‘Kürt sorunu’ dendiğinde hep hükümet veya iktidar partisi ekseninde değerlendirmeler yapıyor, çözüme ulaşmak için ‘verilecekleri’ konuşuyoruz. ‘Açılım’ girişimini destekliyor veya yapılmak istenenin karşısına dikiliyoruz; operasyonlar canımızı sıkıyor veya “Belki bu defa başarılı olunur” beklentisine giriyoruz.
Yanlış bir tavır değil bu; doğru ama eksik bir tavır...
İlk kez beklentiler şiddet kullanarak sonuç almaya çalışanlar üzerinde de yoğunlaşıyor. Hem kamuoyunun beklentileri, hem de sorunun tarafı olanların... Araştırmalar sorunun artık çözüme kavuşturulması yolunda halkta bir kararlılık olduğuna işaret ediyor. Ayrıca Irak’ın kuzeyi de şiddetin diliyle arasına mesafe koyma gayretinde; Mesut Barzani’nin son Ankara ziyaretinde vardığı mutabakatı Başbakan Tayyip Erdoğan “Terör örgütü silâh bırakırsa operasyonlar durur” cümlesiyle özetledi.
Top artık karşı sahada...
Şiddet yoluyla sonuç almayı kendilerine yöntem seçenlerin ciddi bir değerlendirme hatası var: Bugün gelinen noktayı, ‘kimlik’ konusunda meydana gelen iyileştirmeleri kendilerinin eseri kabul ediyor, şiddetin bütünüyle ortadan kalktığı bir ortamı kısırlaştırıcı sayıyorlar. “Ne elde edildiyse şiddet sayesinde; şiddet durursa zorlama ortadan kalkar” görüşündeler...
Bu yanlış bir kabul, o kabulün üzerine oturan değerlendirme de yanlış...
Kimlik inkârı yalnızca Türkiye’ye özgü değildi; demokrasinin beşiği olan İngiltere’den başlayarak Fransa ve İspanya’nın da aralarında yer aldığı pek çok ülkede devletlerin inkârcı politikalarına silâhlı mukabele yoluna başvuruldu.
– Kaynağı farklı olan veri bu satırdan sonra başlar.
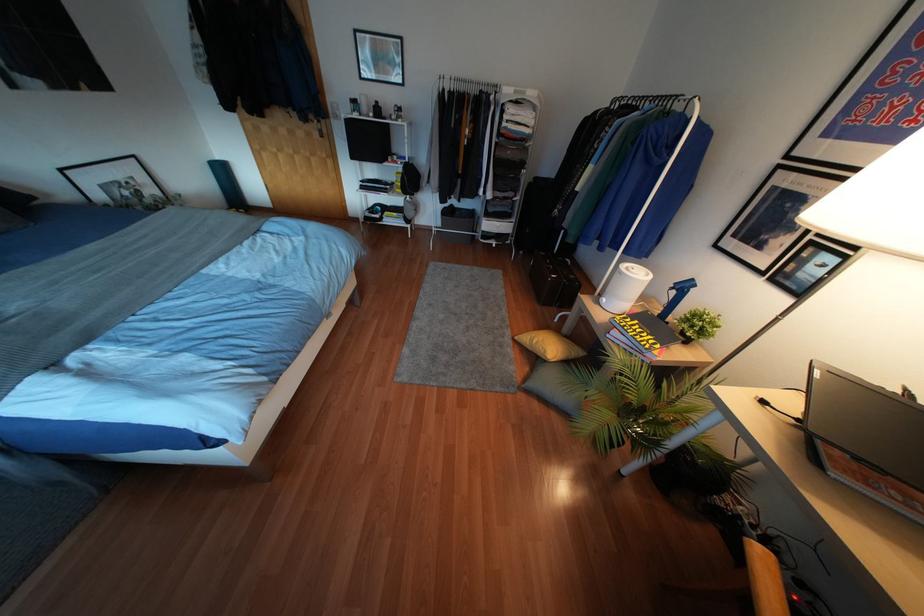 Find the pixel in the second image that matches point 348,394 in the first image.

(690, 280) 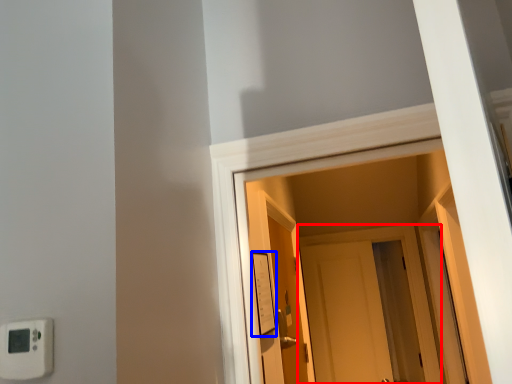 Question: Which point is closer to the camera, door (highlighted by a red box) or light switch (highlighted by a blue box)?

Choices:
 (A) door
 (B) light switch

Answer: (B) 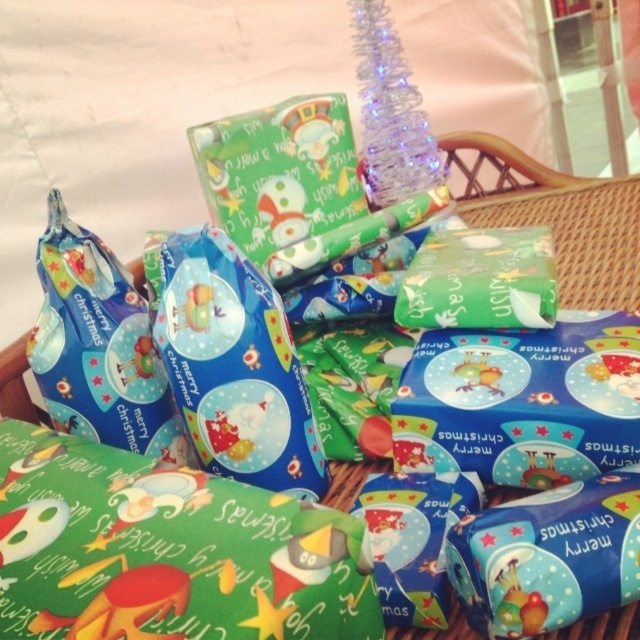 You are planning to wrap a large present and need to choose between the green shiny wrapping paper at lower left and the blue glossy gift bag at left. Which option would be more suitable for a larger item?

The green shiny wrapping paper at lower left is bigger than the blue glossy gift bag at left, making it more suitable for wrapping a larger present.

You are organizing a gift basket and need to ensure all items fit. You have a blue glossy gift bag at center and a green paper gift at center. Which item takes up more space in the basket?

The green paper gift at center occupies more space than the blue glossy gift bag at center, so it takes up more space in the basket.

You are a delivery person who needs to place a new gift into the wicker basket. The gift must be placed exactly at the center of the basket. However, there is already a blue glossy gift bag at center. Can you still place the new gift at the center?

The blue glossy gift bag at center is already located at the center of the basket at point (232, 364), so you cannot place the new gift at the center because it is already occupied by the blue glossy gift bag at center. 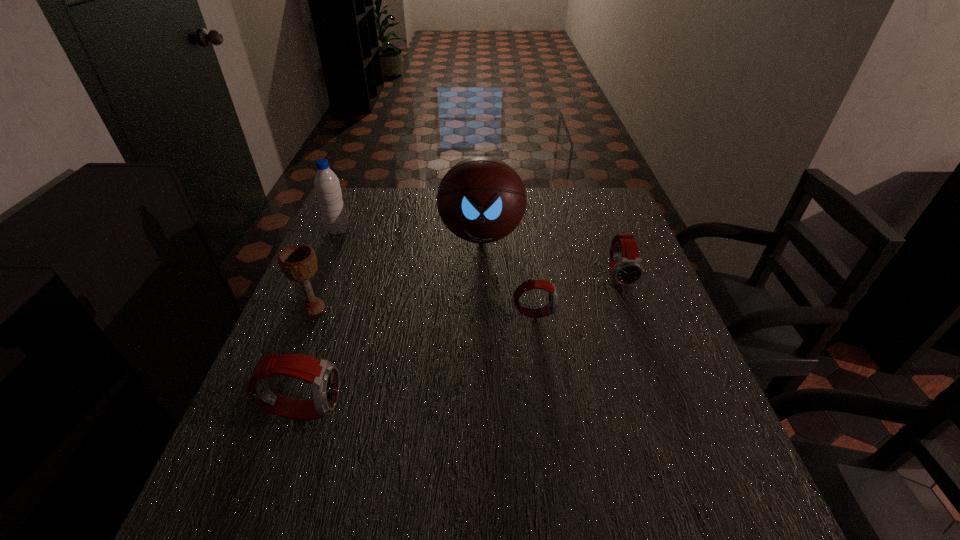 You are a GUI agent. You are given a task and a screenshot of the screen. Output one action in this format:
    pyautogui.click(x=<x>, y=<y>)
    Task: Click on the nearest watch
    This screenshot has width=960, height=540.
    Given the screenshot: What is the action you would take?
    323,377

Find the location of a particular element. The height and width of the screenshot is (540, 960). the nearest object is located at coordinates (323, 377).

The width and height of the screenshot is (960, 540). Identify the location of the second farthest watch. (552, 305).

I want to click on the shortest object, so click(552, 305).

The width and height of the screenshot is (960, 540). Identify the location of the rightmost object. click(626, 268).

Locate an element on the screen. The image size is (960, 540). the second shortest object is located at coordinates (626, 268).

At what (x,y) coordinates should I click in order to perform the action: click on water bottle. Please return your answer as a coordinate pair (x, y). Looking at the image, I should click on (327, 186).

I want to click on chalice, so click(298, 262).

Where is `basketball`? The width and height of the screenshot is (960, 540). basketball is located at coordinates (481, 199).

Find the location of a particular element. The width and height of the screenshot is (960, 540). vacant space situated 0.190m on the face of the nearest watch is located at coordinates (439, 409). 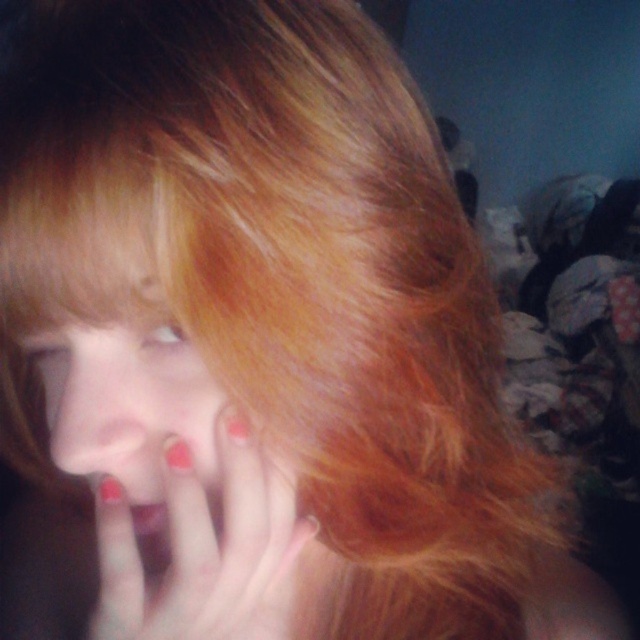 You are a photographer adjusting your camera settings to capture the details of the glossy nail polish at center and the matte red nails at center. Which object will appear closer to the camera in the final photo?

The glossy nail polish at center will appear closer to the camera because it is positioned further to the viewer than the matte red nails at center.

You are an artist preparing to paint a portrait of the person in the image. You notice the glossy nail polish at center and the matte red nails at center. Which object is located below the other?

The glossy nail polish at center is positioned under matte red nails at center, so it is located below the matte red nails at center. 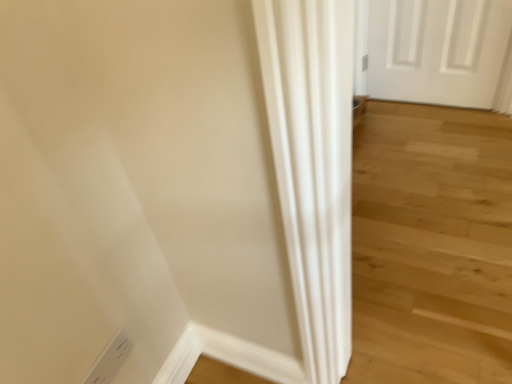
PKK’nın çıkışı da devletin aynı dille cevabı da dünyanın o zamanki özelliğine uygundur.
Dünya bugün farklı bir noktada. ‘Kimlikler’ bir tehdit olarak görülmüyor artık; farklı olma hakkı veya eşitlik talebi doğal karşılanıyor. Türkiye’nin ‘açılım’ ve ‘Oslo süreci’ ile varmak istediği noktaya İngiltere, Fransa ve İspanya gibi ülkeler çok daha önce ulaştı; Türkiye’de olan onlarda gerçekleşenin bir devamıdır.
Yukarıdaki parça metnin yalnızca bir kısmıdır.